Ohne ein Wort zu sagen, stieß Rita das spitze Ende des Brotmessers auf den Tisch und schleuderte es an den Kopf ihres Onkels. Das Messer blieb in der Tapete stecken, nur wenige Zentimeter von seinem fassungslosen Ziel entfernt. Bleich und erschüttert konnte Onkel Pete zunächst kaum mehr atmen. Großmutter Gianfrancesco legte langsam ihre Gabel nieder, als ob eine schnelle Bewegung noch mehr fliegendes Besteck hervorrufen würde. Da die Kritik an ihrer Mutter verstummt war, rannte Rita wutentbrannt vom Tisch weg und flüchtete in den Schnee hinaus. Hier sah man bereits ein erstes Aufglimmen der Empörung, die später dann immer auftrat, wenn jemand angegriffen wurde, der ihr nahestand.
„An jenem Abend ging ich und ging ich. Und es wurde mir bewusst, dass es da irgendetwas in meinem Inneren gab, das imstande war, Böses zu tun – jemanden umzubringen“, erinnerte sie sich später. „Jetzt war ich entschlossen, dies vollständig in den Griff zu bekommen, was auch immer es sein mochte – vermutlich würde man es als Zorn bezeichnen. Man kann hier Gottes Vorsehung entdecken, weil Er mich erkennen ließ, wozu ich fähig war. Und ich wusste, ich musste mich ändern, aber ich wusste nicht, wie.“
Ritas Schulnoten spiegelten ihre aufgewühlten Gefühle wider. Am Ende der elften Klasse hatte sie die Schule fast zwei Monate lang versäumt und war in drei Fächern durchgefallen.

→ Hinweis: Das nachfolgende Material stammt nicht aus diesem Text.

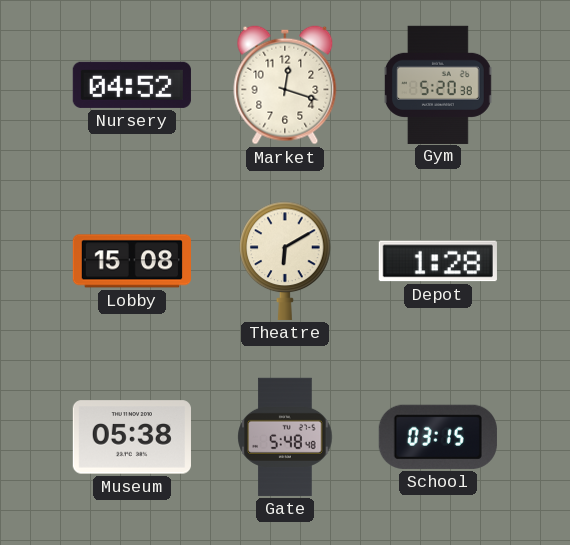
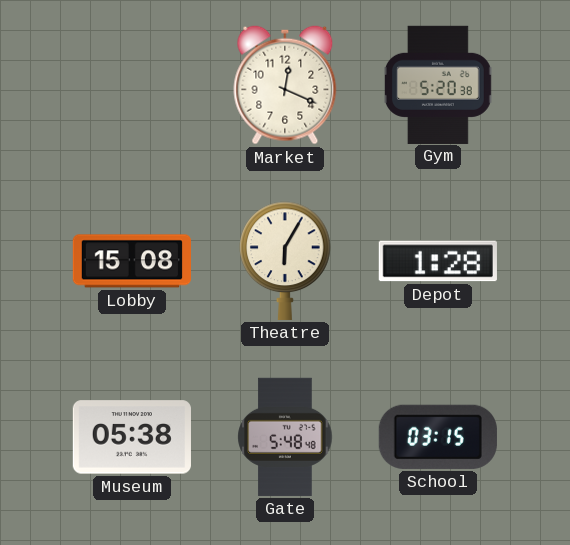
Nursery: 04:52 -> none
Market: 12:18 -> 12:19
Theatre: 6:10 -> 6:05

All dies wurde ihrer Mutter vorenthalten, deren Tränen Rita mehr als alles andere fürchtete. So begann sie heimlich, Ferienkurse zu absolvieren und erzählte erfundene Geschichten, um ihre Abwesenheit von zu Hause plausibel zu machen.
Durch die Teilnahme an den Sommerkursen wurde Ritas Laufbahn als Tambourmajorette schließlich beendet. Obwohl sie später erklärte, dass dies die „dümmste Sache“ war, die sie jemals angefangen hatte, erlangte Rita durch die Führung der Musikkapelle vor einem großen Publikum eine derartige Ungezwungenheit und innere Ruhe, die sie auf andere Weise vielleicht gar nicht erreicht hätte. Das einzige bekannte Foto von Rita, das sie in der Uniform der Tambourmajorette zeigt, lässt eine natürlich wirkende Darstellerin erkennen, sehr selbstbewusst und keck, die mit großer Freude eine perfekte Pose einnimmt, den Kopf nach hinten geworfen und ein Bein stilbewusst angewinkelt.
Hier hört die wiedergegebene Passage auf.